## WHAT YOU NEED TO DO
From the entries below, gather each line containing the word "Superintendente".

## DATA TO EXAMINE
<<<<
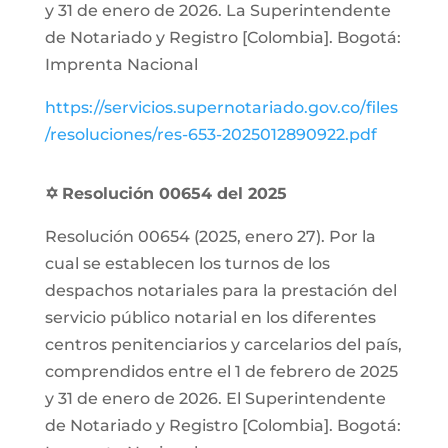
y 31 de enero de 2026. La Superintendente
de Notariado y Registro [Colombia]. Bogotá:
Imprenta Nacional
https://servicios.supernotariado.gov.co/files
/resoluciones/res-653-2025012890922.pdf
✡
Resolución 00654 del 2025
Resolución 00654 (2025, enero 27). Por la
cual se establecen los turnos de los
despachos notariales para la prestación del
servicio público notarial en los diferentes
centros penitenciarios y carcelarios del país,
comprendidos entre el 1 de febrero de 2025
y 31 de enero de 2026. El Superintendente
de Notariado y Registro [Colombia]. Bogotá:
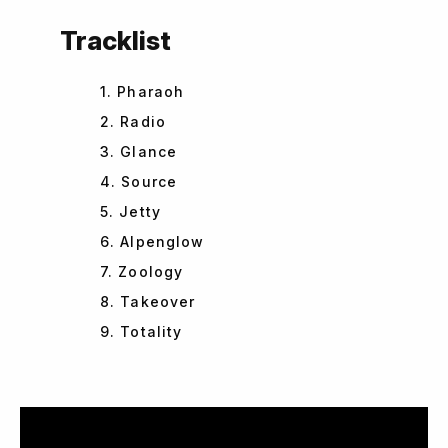
Tracklist
1. Pharaoh
2. Radio
3. Glance
4. Source
5. Jetty
6. Alpenglow
7. Zoology
8. Takeover
9. Totality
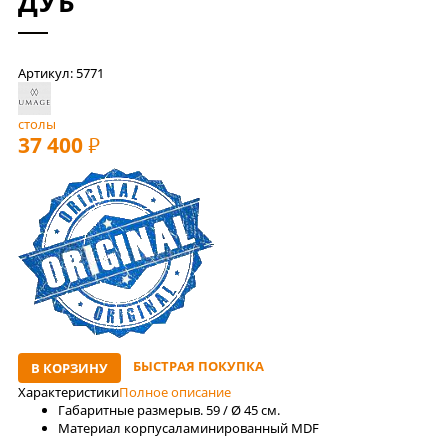
ДУБ
Артикул: 5771
столы
37 400
РУБ
БЫСТРАЯ ПОКУПКА
В КОРЗИНУ
Характеристики
Полное описание
Габаритные размеры
в. 59 / Ø 45 см.
Материал корпуса
ламинированный MDF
>>>>
## TASK RESULT
y 31 de enero de 2026. La Superintendente
y 31 de enero de 2026. El Superintendente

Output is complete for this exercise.